EDITORIAL - Taxes and governance

The Philippine Star
EDITORIAL - Taxes and governance

It’s tax filing month, and the government as usual launched a campaign to inform the public about meeting the deadline for filing tax returns. It would be better if a campaign can also be implemented to raise public awareness not only of the civic duty of paying the correct taxes, but also the responsibility of public officials in utilizing those taxes judiciously.

Individuals pay income tax while businessmen pay corporate, business and local taxes. Aside from these, there are hefty excise taxes on all petroleum products, liquor and tobacco, automobiles, luxury goods and mineral products as well as value-added tax on nearly all goods and services, from food and medicine to basic utilities. Look at the fine print on your utility bills to see how much goes to the government. A road tax is collected for motor vehicle registration even as many areas including Greater Manila are dotted with privately operated toll roads.

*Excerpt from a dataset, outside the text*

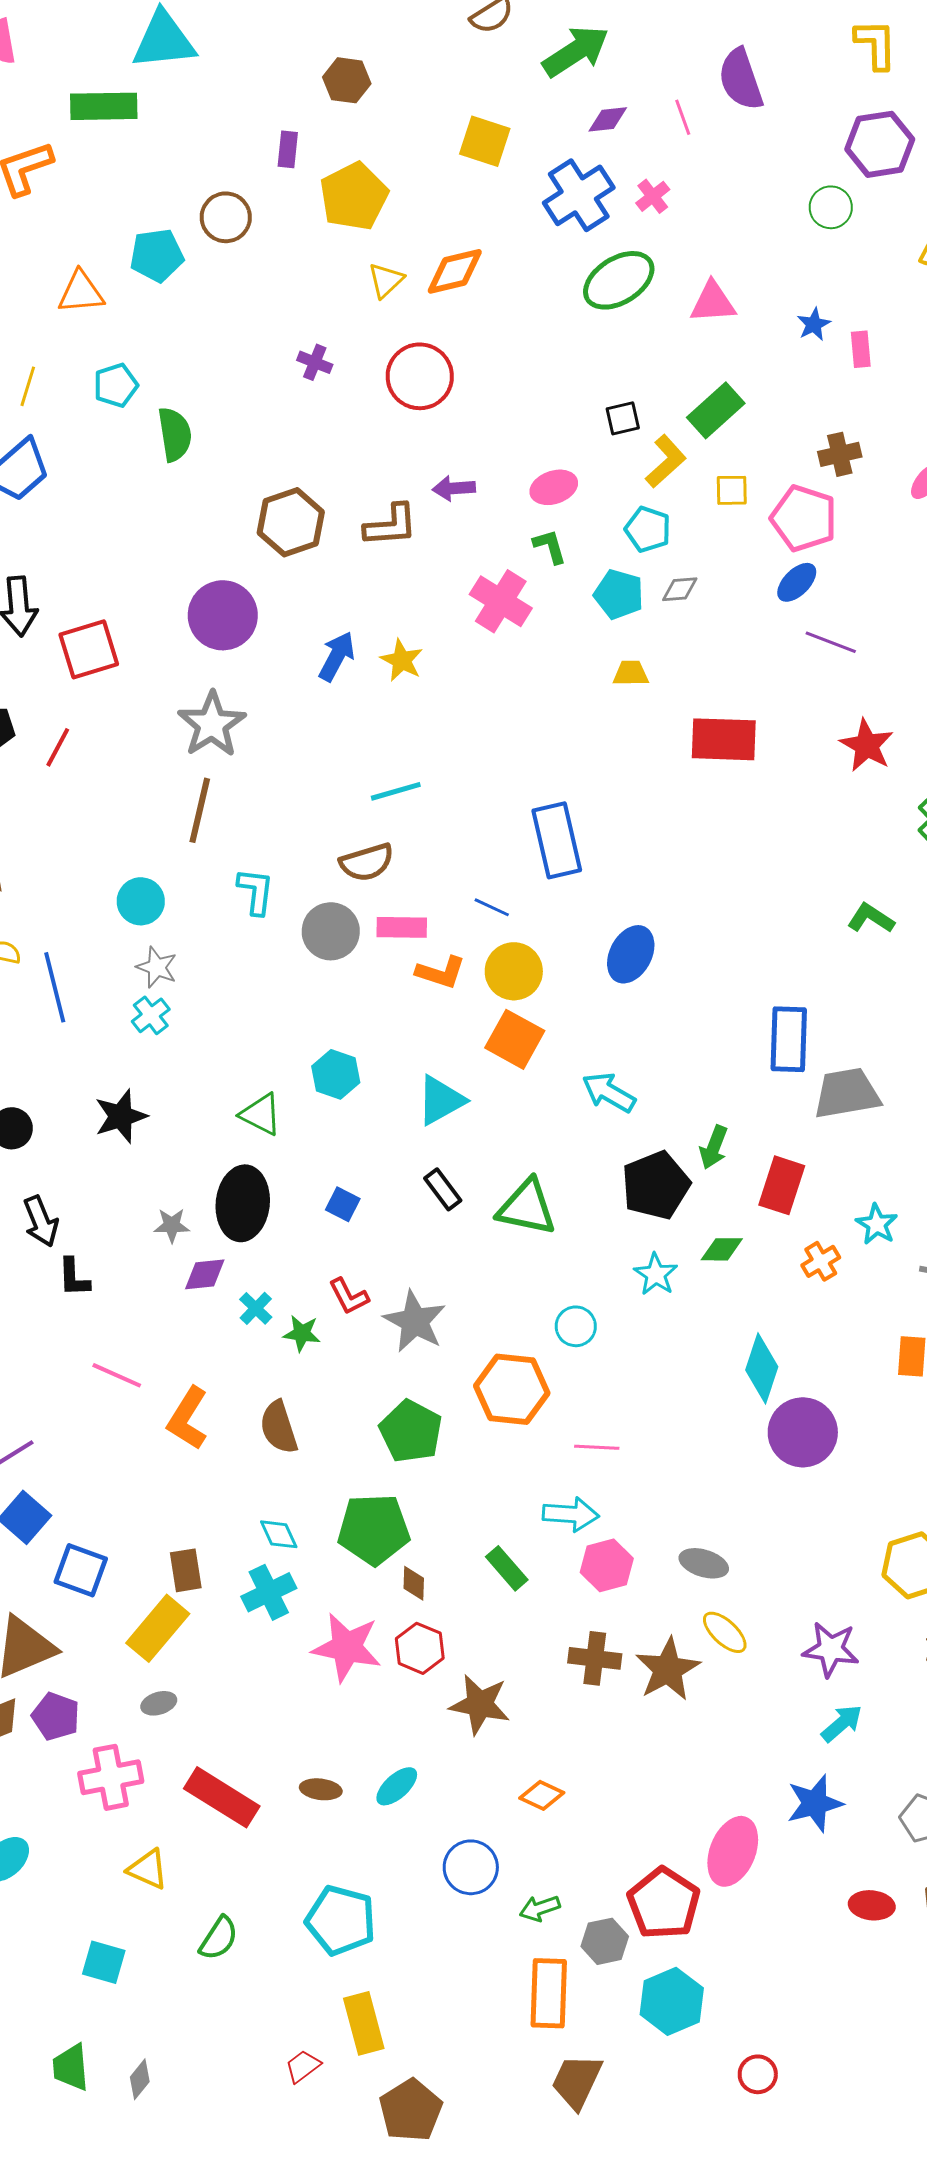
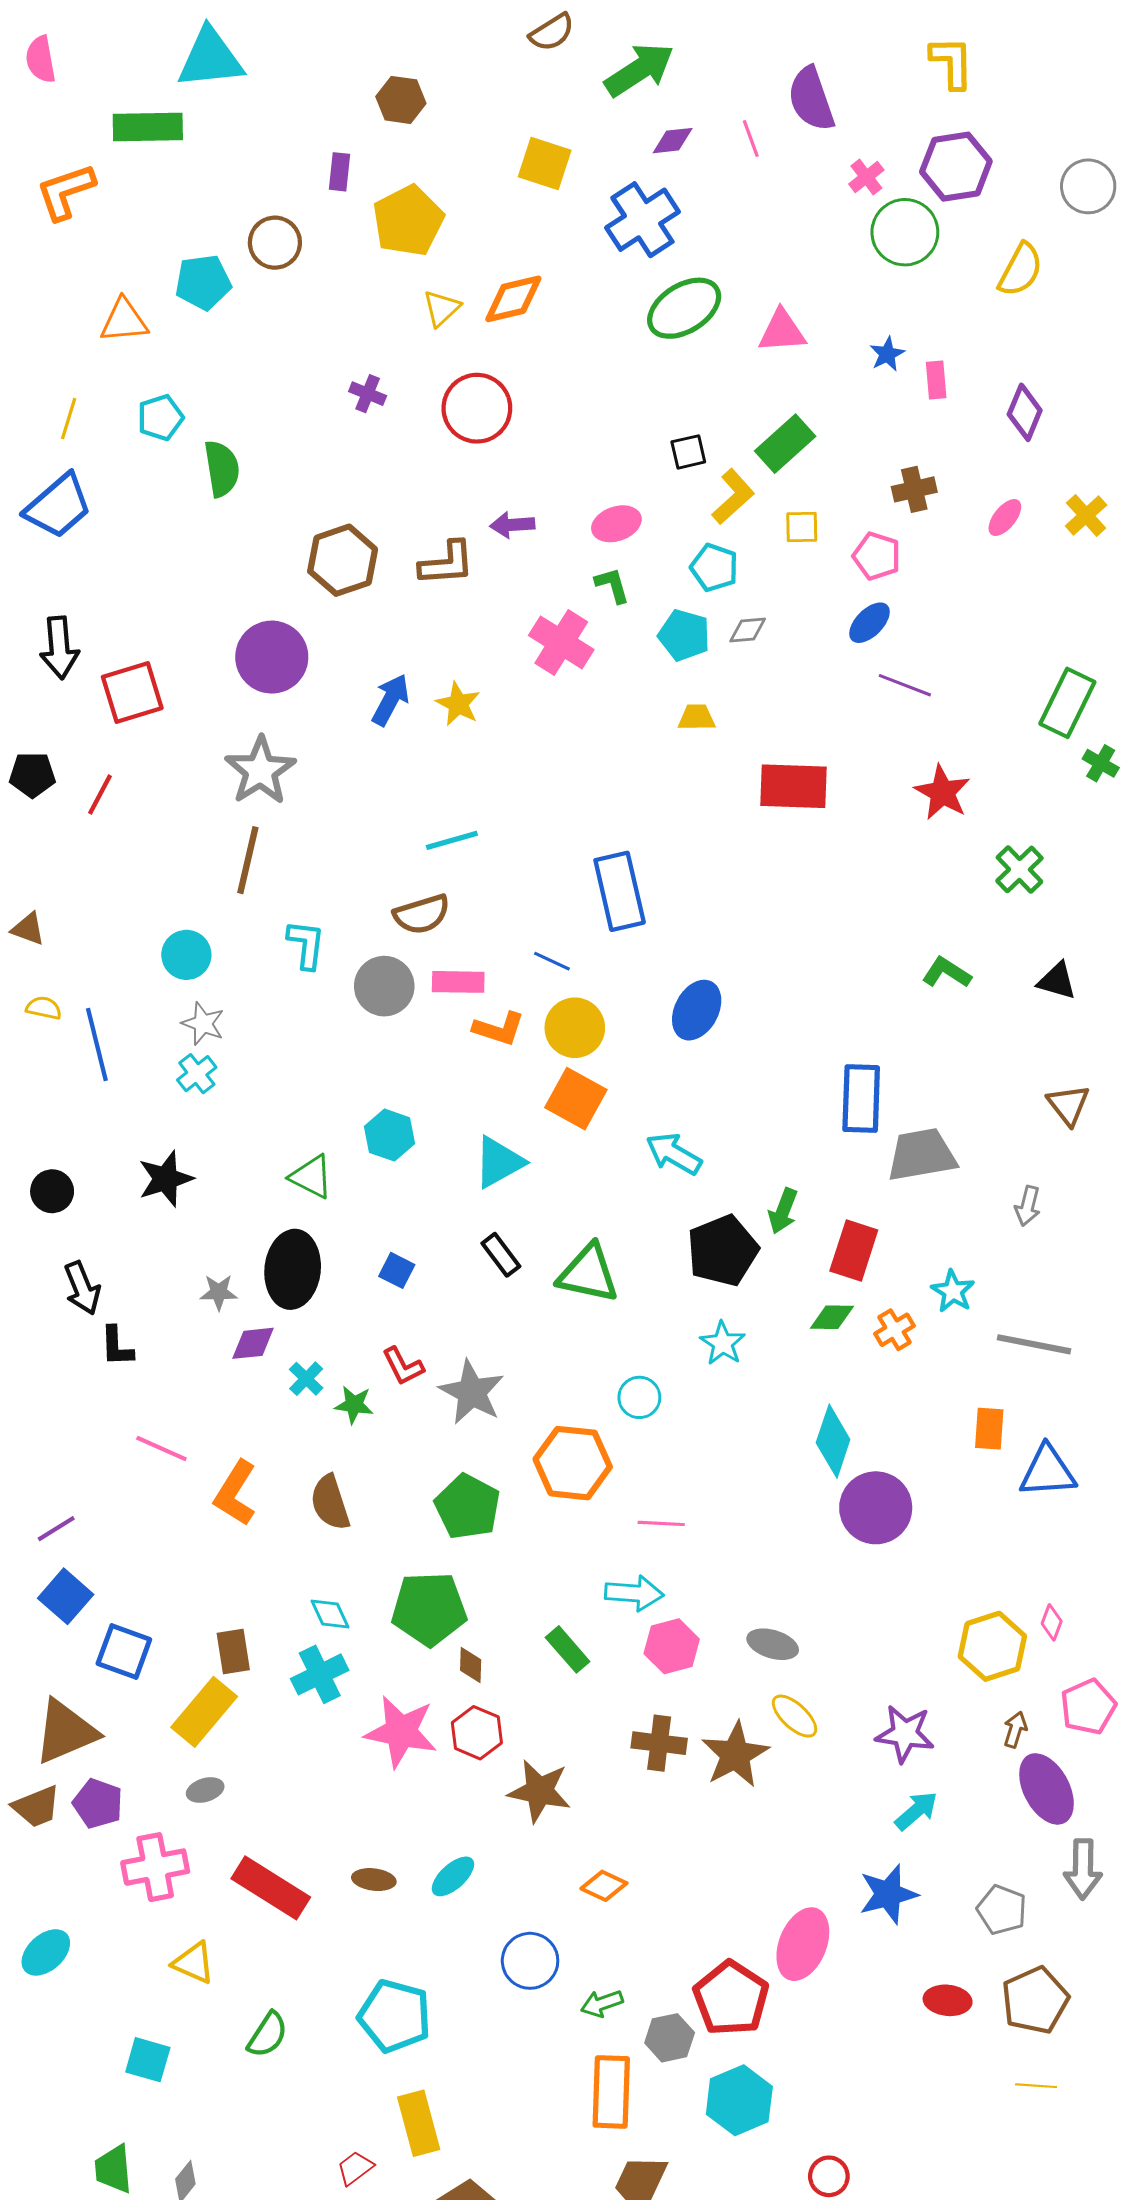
pink cross: (653, 196) -> (866, 177), moved
green circle: (831, 207) -> (905, 232), size x1.5
pink pentagon: (804, 518) -> (877, 556), size x0.7
green diamond: (722, 1249) -> (832, 1317), moved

With taxes collected for goods and services from cradle to grave, people must demand good governance and the proper utilization of public funds. Too many Filipinos, however, are unaware of how much of their basic expenses go to the government. This leads to a high tolerance or indifference to the misuse of people’s money, venality and incompetence in government.

If there is greater awareness of how much people are contributing to the national coffers, there would be greater public pressure for accountability and transparency in the way public funds are utilized. There would be greater outrage over large-scale tax evasion as well as confidential funds for civilian agencies with no involvement in public safety or national security. There would be greater pressure for government officials, especially those at the top levels, to make public their annual statements of assets, liabilities and net worth, as stipulated in the Code of Conduct and Ethical Standards for Public Officials and Employees, regardless of the prohibitions imposed by the Office of the Ombudsman.

Amid tensions with China in the West Philippine Sea, the National Security Council and the Philippine Coast Guard are reportedly planning several projects to raise public awareness on WPS issues, such as holding campus caravans, advocacy runs, regional road shows and even the printing of illustrated comics.

The proper use of people’s money is equally important, and deserves a similar intensive information campaign. Tax awareness, to include the responsibilities of both taxpayers and government officials, can be included in the high school curriculum. It’s not enough to remind the public to pay the proper taxes; people should also know where their taxes go.